The two games were complete opposites in terms of the balance of play. While New Zealand required a last-minute try to edge past England in the first game of the Wembley double-header, Australia ran out a convincing 64-0 victory over Fiji.
Come next weekend's final, though, those results will be meaningless—as England's near miss against heavy favourites New Zealand showed.
One semi went down to the final seconds (New Zealand v England). The other finished 64-0 (Australia v Fiji). A masterpiece and a massacre.— Paul Hayward (@_PaulHayward) November 23, 2013
For the final, England will be underdogs with the bookmakers and deservedly so, with Australia 1/3 favourites with Skybet. It is understandable that they should be considered the fancied side, having reached 13 consecutive finals at the tournament.

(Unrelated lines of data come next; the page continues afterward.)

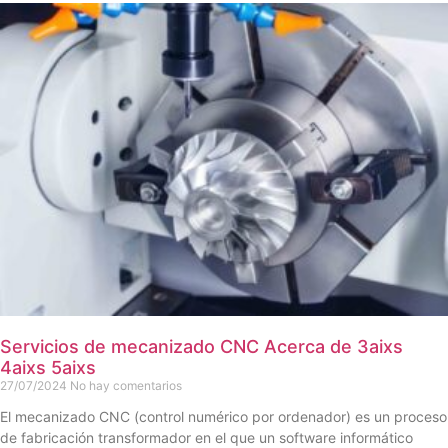
Servicios de mecanizado CNC Acerca de 3aixs
4aixs 5aixs
27/07/2024
No hay comentarios
El mecanizado CNC (control numérico por ordenador) es un proceso
de fabricación transformador en el que un software informático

Revenge will also be a factor. New Zealand secured a 34-20 victory over the Kangaroos in Brisbane at the last competition in 2008, winning their first-ever World Cup title.
That defeat will still be fresh in the memories of many of the Australia players, and given the immaculate nature of their progression to the final so far, it is fair to say that they plan on setting the record straight.

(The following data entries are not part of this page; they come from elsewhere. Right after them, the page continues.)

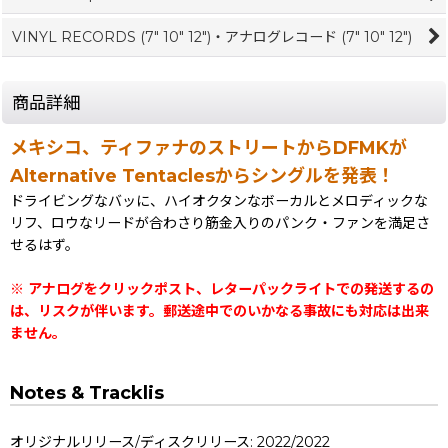
VINYL RECORDS (7" 10" 12")・アナログレコード (7" 10" 12")
商品詳細
メキシコ、ティファナのストリートからDFMKが
Alternative Tentaclesからシングルを発表！
ドライビングなバッに、ハイオクタンなボーカルとメロディックな
リフ、ロウなリードが合わさり筋金入りのパンク・ファンを満足さ
せるはず。
※ アナログをクリックポスト、レターパックライトでの発送するの
は、リスクが伴います。郵送途中でのいかなる事故にも対応は出来
ません。
Notes & Tracklis
オリジナルリリース/ディスクリリース: 2022/2022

Prediction: Australia 23-18 New Zealand
We are in for a cracking final, whichever side should emerge victorious. With a repeat of the past final set to stir the emotions, as well as the existing trans-Tasman rivalry, both sides will be keen to ensure their rival is left with little cause for joy post-match.

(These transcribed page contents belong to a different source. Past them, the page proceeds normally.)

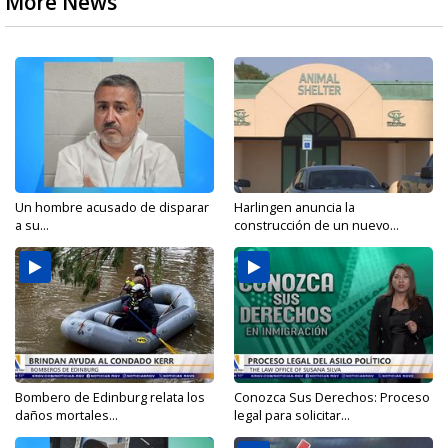
More News
Un hombre acusado de disparar
Harlingen anuncia la
a su...
construcción de un nuevo...
Bombero de Edinburg relata los
Conozca Sus Derechos: Proceso
daños mortales...
legal para solicitar...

The matchup in the centres will take the pre-match headlines. Australia's Brett Morris is the top yardage maker at the tournament, while opposite number Roger Tuivasa-Sheck has eight tries to his name.
Add in the experienced Greg Inglis, as well as Kiwi Dean Whare, and it becomes clear that the battle between the quartet could be decisive.
Tuivasa-Sheck and Whare are perhaps more creative, but the Australian duo have a solidity to their all-round game that will be tough for New Zealand to break down.
Sonny Bill Williams, aiming to become the first dual-code World Cup winner, will be another New Zealander under the microscope, but he will find tough-tackling second row Greg Bird a real handful as he tries to create chances with his terrific handling skills.
Australia look to be the form side and have no shortage of motivation ahead of the clash. Given those factors, as well as their status as favourites, they are the more likely winners—but any victory will be by no more than six or eight points.